Na miejsce zlotu przyjechaliśmy z Tatą samochodem.W trakcie gdy się rozpakowywaliśmy przybywali kolejni zlotowicze,których po kolei poznawałem. Gdy już wszyscy przybyli na miejsce,ruszamy w zwiedzać elektrownię Żar.
Fajowski zjazd w dół,przerwa na przystanku bo leje,ale nie zbyt mocno więc jedziemy dalej. Po południu zdobywamy ruiny zamku.Gdy wracamy zaliczam błotną kąpiel,całą twarz mam w błocie,na szczęście nic się nie stało. Wieczorem jest ognisko i kiełbaski oraz wygłupy.

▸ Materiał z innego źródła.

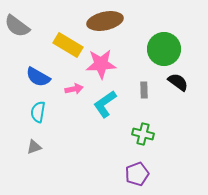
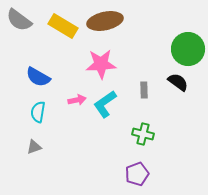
gray semicircle: moved 2 px right, 6 px up
yellow rectangle: moved 5 px left, 19 px up
green circle: moved 24 px right
pink arrow: moved 3 px right, 11 px down
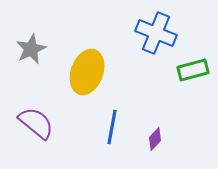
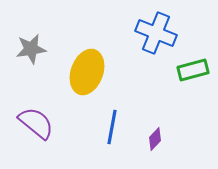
gray star: rotated 16 degrees clockwise
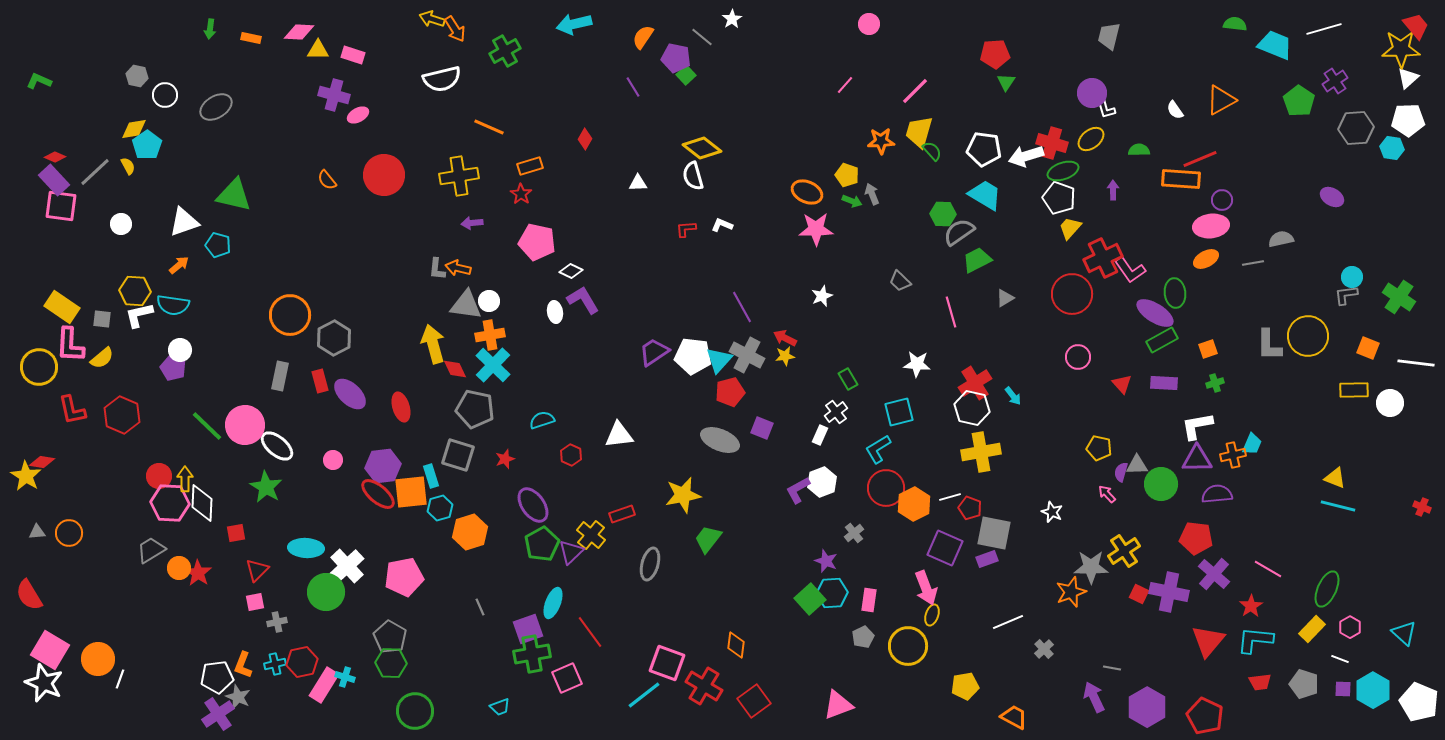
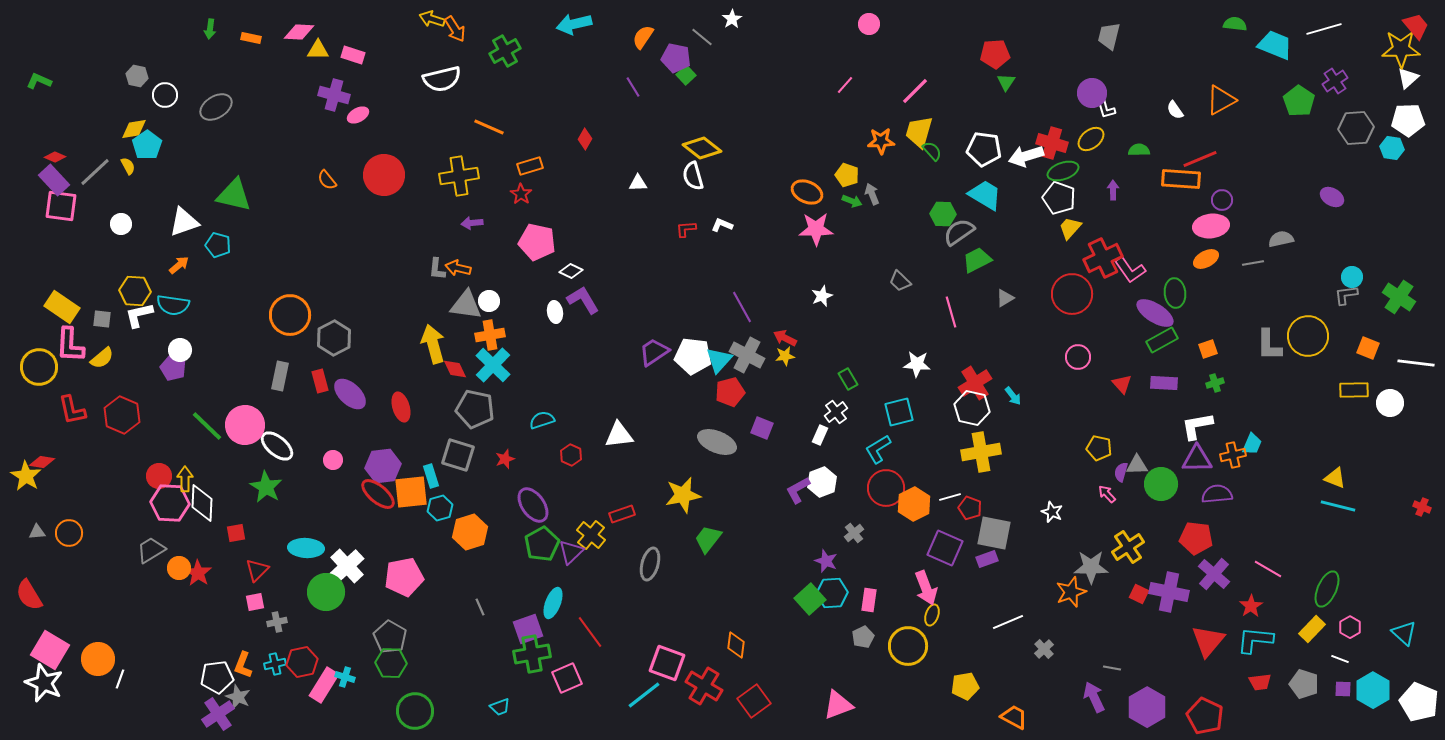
gray ellipse at (720, 440): moved 3 px left, 2 px down
yellow cross at (1124, 551): moved 4 px right, 4 px up
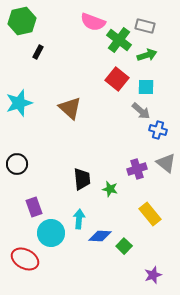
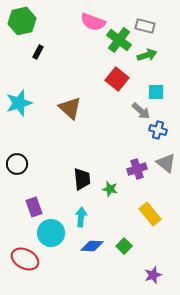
cyan square: moved 10 px right, 5 px down
cyan arrow: moved 2 px right, 2 px up
blue diamond: moved 8 px left, 10 px down
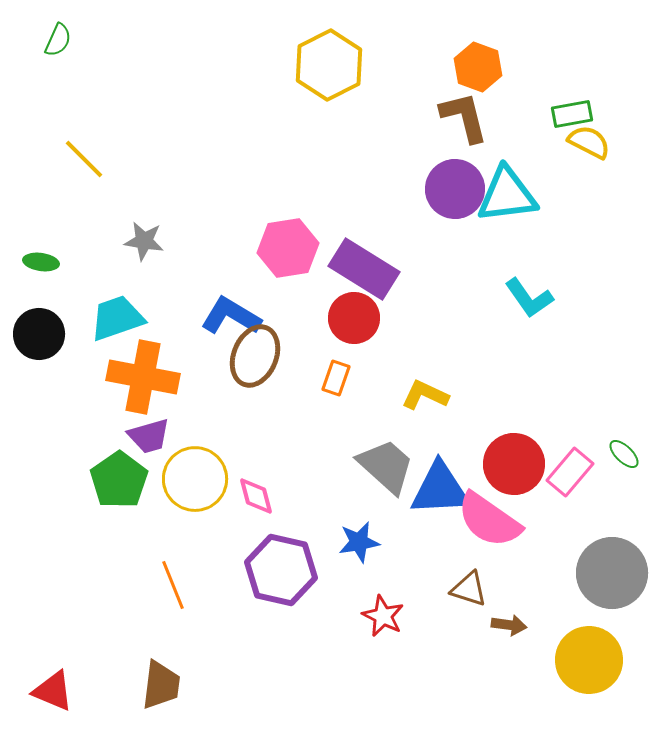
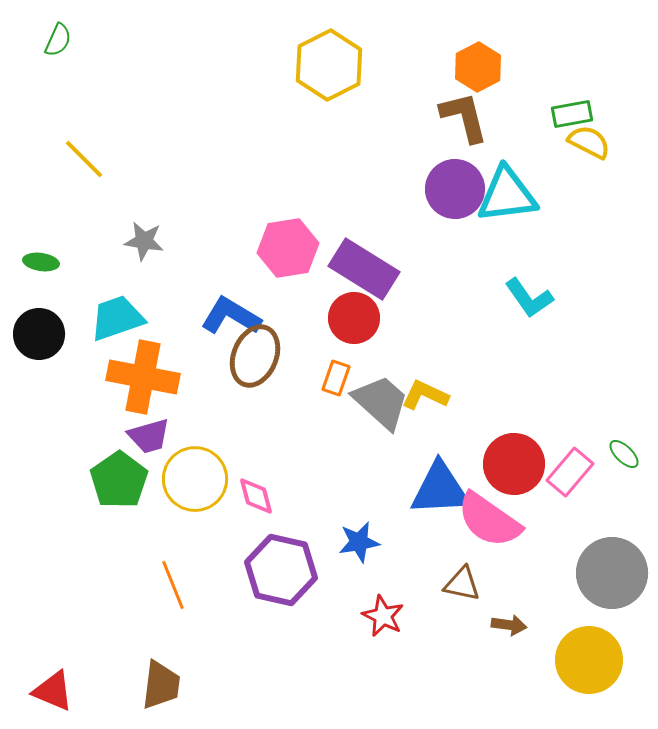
orange hexagon at (478, 67): rotated 12 degrees clockwise
gray trapezoid at (386, 466): moved 5 px left, 64 px up
brown triangle at (469, 589): moved 7 px left, 5 px up; rotated 6 degrees counterclockwise
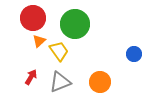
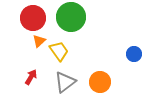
green circle: moved 4 px left, 7 px up
gray triangle: moved 5 px right; rotated 15 degrees counterclockwise
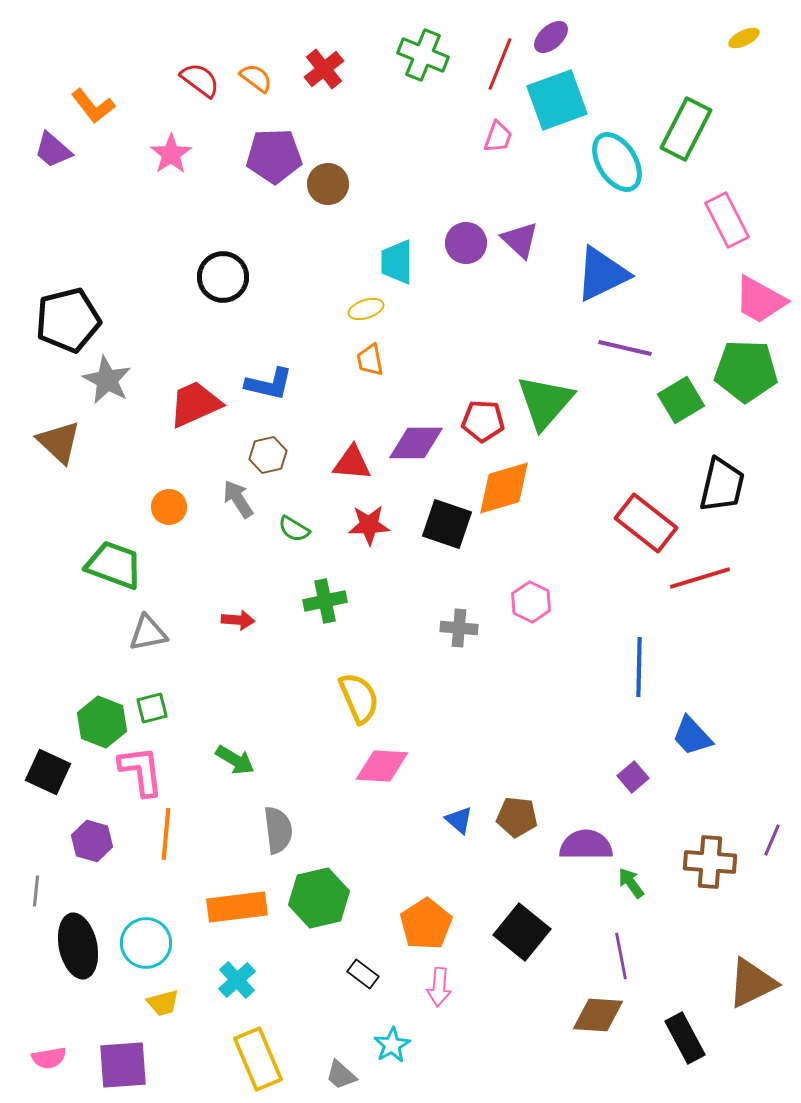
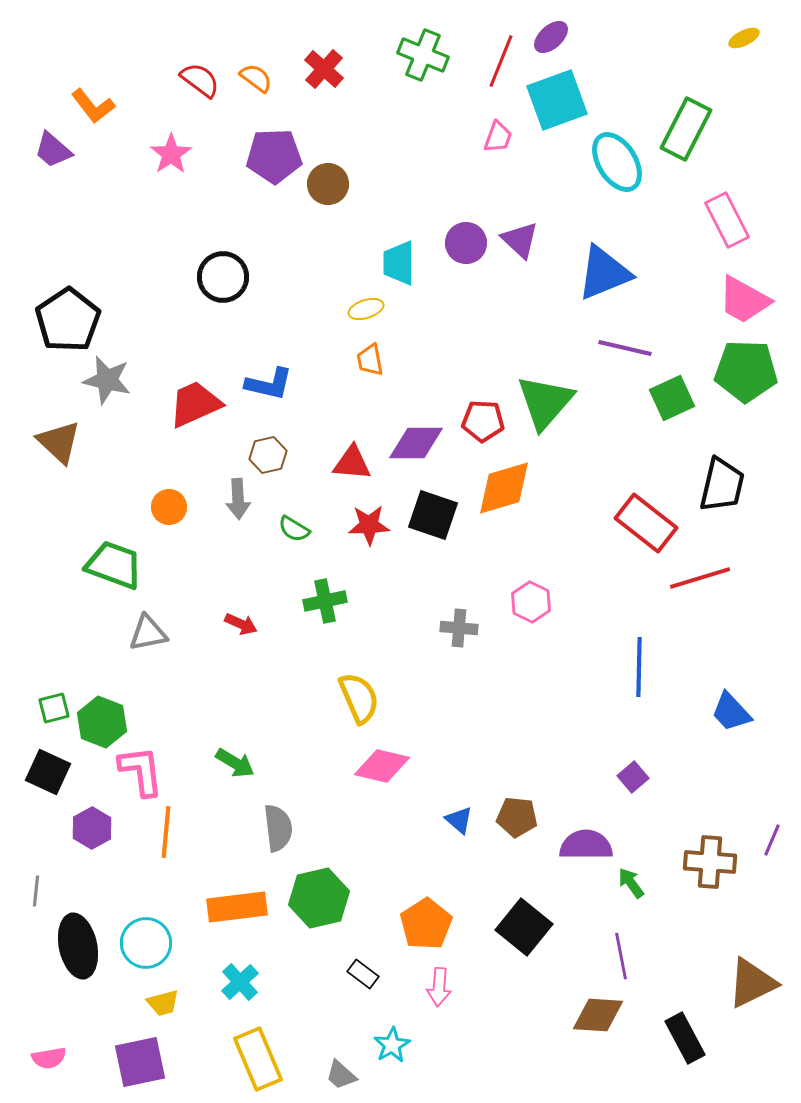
red line at (500, 64): moved 1 px right, 3 px up
red cross at (324, 69): rotated 9 degrees counterclockwise
cyan trapezoid at (397, 262): moved 2 px right, 1 px down
blue triangle at (602, 274): moved 2 px right, 1 px up; rotated 4 degrees clockwise
pink trapezoid at (760, 300): moved 16 px left
black pentagon at (68, 320): rotated 20 degrees counterclockwise
gray star at (107, 380): rotated 15 degrees counterclockwise
green square at (681, 400): moved 9 px left, 2 px up; rotated 6 degrees clockwise
gray arrow at (238, 499): rotated 150 degrees counterclockwise
black square at (447, 524): moved 14 px left, 9 px up
red arrow at (238, 620): moved 3 px right, 4 px down; rotated 20 degrees clockwise
green square at (152, 708): moved 98 px left
blue trapezoid at (692, 736): moved 39 px right, 24 px up
green arrow at (235, 760): moved 3 px down
pink diamond at (382, 766): rotated 10 degrees clockwise
gray semicircle at (278, 830): moved 2 px up
orange line at (166, 834): moved 2 px up
purple hexagon at (92, 841): moved 13 px up; rotated 15 degrees clockwise
black square at (522, 932): moved 2 px right, 5 px up
cyan cross at (237, 980): moved 3 px right, 2 px down
purple square at (123, 1065): moved 17 px right, 3 px up; rotated 8 degrees counterclockwise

Z wielką ciekawością przeczytam wpisy z Twoich wycieczek bo wiedzę, że jesteś, mimo swego młodego wieku, bardzo dojrzały i ciekawie opisujesz wycieczki. Za dystans DUŻE GRATULACJE :))
Inni napisali już tak wiele pochwał że dla mnie nie pozostało zbyt wiele miejsca. Ale ponieważ każdy lubi być chwalony... Brawo Krzysiu, jesteś niesamowity!
Martwiłem się o ciebie,a tym czasem okazało się że to ja potrzebuje popracować nad kondycją. Swoją postawą mobilizujesz mnie do tego.Trzymaj tak dalej. Jestem z Ciebie bardzo dumny:)
Cześć imienniku. Wyraźnie odmłodziłeś bikerów meetingowców. No, no, całkiem nieźle wpisałeś się w grupę rowerowych wyjadaczy. Dbaj o swój rowerowy image.